The choice of strategy and channel occurs only after you have decided which segment you target within the market you operate in and what your brand's position is against the target segment. An honest marketer will first find out what the situation is in a given market/category and if the skeleton is hidden in the supply-side closet. Subsequently, through research, the marketer identifies how a company or brand stands within a given category; prepares a marketing strategy in which he/she decides on what segment will he/she target and how the brand stands against the selected segment. Finally, he/she quantifies marketing goals, an example of a nicely set goal is to increase Brand preferences by 15% in the biomother segment by Q3 2020 and to match it with an estimated increment in sales. Ultimately, the time comes to decide whether and what ad platforms on Google or Facebook will you use.
Jumping on all the new and sparkly is exactly what advertising, in the newspeak parlance “technology”, giants want from the advertisers, but it often has nothing to do with what companies/brands really need.
The strategy, as a result, should be quite simply explainable for non-marketers. However, this does not change the need to make considerable efforts in its creation. The effectiveness of marketing communication, unfortunately, is dropping steadily and dividing communication on digital and non-digital contributes to this. As evidenced by the annual Effie show, the most successful campaigns are those integrated ones, which are based on a marketing strategy.
#Ads
Communication is just one of the components of marketing, and very often the least important one. If you have a quality product, the customer has no problem to get it, and at a price corresponding to quality, quite possibly with no communication bypass. Sure, with good advertising, it will go faster and you will outperform the business plan, but if communication is to compensate for the non-competitive component of the product/price/distribution, you'd better sharpen up. Someone who identifies themselves as a marketing specialist should be able to alert you to any shortcomings and work with them. However, it often happens that when you show your problem to a digital specialist, they suggest you campaigns in Google Ads. If you show the same thing to a social media specialist, they suggest addressing it via Facebook.
Usually, everyone considers themselves a marketing specialist, but not one usually understands anything beyond the servicing of their learned advertising platform. Communication will not save you and if product, price or distribution are getting jammed, the last thing the company needs is communication. Too much attention is being paid to debate over formats and channels. If someone describes themselves as a strategist and with a proud pre-label Digital, Social Media, SEO or PPC, there is no solution to the problem in sight.
So should companies ignore digital advertising? Sometimes yes, sometimes no. It depends on a lot of things that digital specialists don't know they don't know. In presentations from Facebook and Google, they simply don't know much else, and it's often their only marketing awareness. If business doesn't go as planned, communication and digital advertising may not help.
#Lovebrand
Customers do not have an emotional relationship with brands and do not create romantic ideas about them. The vast majority of consumers don't care about brands, and if a majority ceased to exist over night, only 19% of consumers would mind.

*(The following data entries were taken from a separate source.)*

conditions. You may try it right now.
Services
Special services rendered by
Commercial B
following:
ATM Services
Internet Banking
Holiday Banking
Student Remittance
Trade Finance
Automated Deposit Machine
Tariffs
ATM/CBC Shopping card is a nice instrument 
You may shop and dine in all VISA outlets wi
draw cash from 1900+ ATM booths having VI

Even those brands that are considered to be lovebrands, tend to have a low proportion of their sales generated by the most loyal group of customers. Byron Sharp reports that for the Harley Davidson brand it is less than 10%. The level of loyalty to the brand is then much more significantly linked to market penetration, the larger the market share, the greater the loyalty to the brand. The emotional attachment to the brand didn't change much about the results. The excess of communication activity towards heavy buyers and the neglect of communication towards non-customers then leads to a falling market share.
A classic example of an inappropriate approach to targeting is reaching out to fans on your Facebook page for engagement, which has been refuted many times by Facebook itself.

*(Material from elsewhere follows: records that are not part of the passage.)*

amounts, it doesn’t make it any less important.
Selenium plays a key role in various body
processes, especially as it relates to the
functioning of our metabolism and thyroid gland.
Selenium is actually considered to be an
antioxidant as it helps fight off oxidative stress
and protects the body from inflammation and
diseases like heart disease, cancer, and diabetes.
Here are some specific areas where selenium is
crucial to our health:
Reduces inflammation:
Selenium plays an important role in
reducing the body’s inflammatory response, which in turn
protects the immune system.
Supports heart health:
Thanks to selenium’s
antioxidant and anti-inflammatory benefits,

A strong brand is among the most important goals of and for every marketer and the ultimate mission of advertising is creating strong brands. However, you need to keep your feet firmly on the ground and not to create irrational ideas about the behavior and motivations of customers. Each brand should strive to achieve the highest possible values in standardized brand metrics. Anything beyond that belongs in the realm of illusions.
#ROI
ROI is a metric that gives a nice picture of efficiency. But, as a rule, it provides a poor idea of the effectiveness of marketing endeavors. In terms of approaches, the ROI is equivalent of performance marketing, which generates quick results, gives an illusion of cheapening of the marketing investment, and creates the impression that funds are invested efficiently. Unfortunately, this is only true in the short term. In the long run, both an over-oriented ROI metric and performance marketing are both highways to hell. As anywhere else, a quick and easy way is usually the least suitable. Deciding purely on the basis of ROI metrics leads to short-term goals that will destroy the company and the brand, in the long run.
Is there a light at the end of the tunnel?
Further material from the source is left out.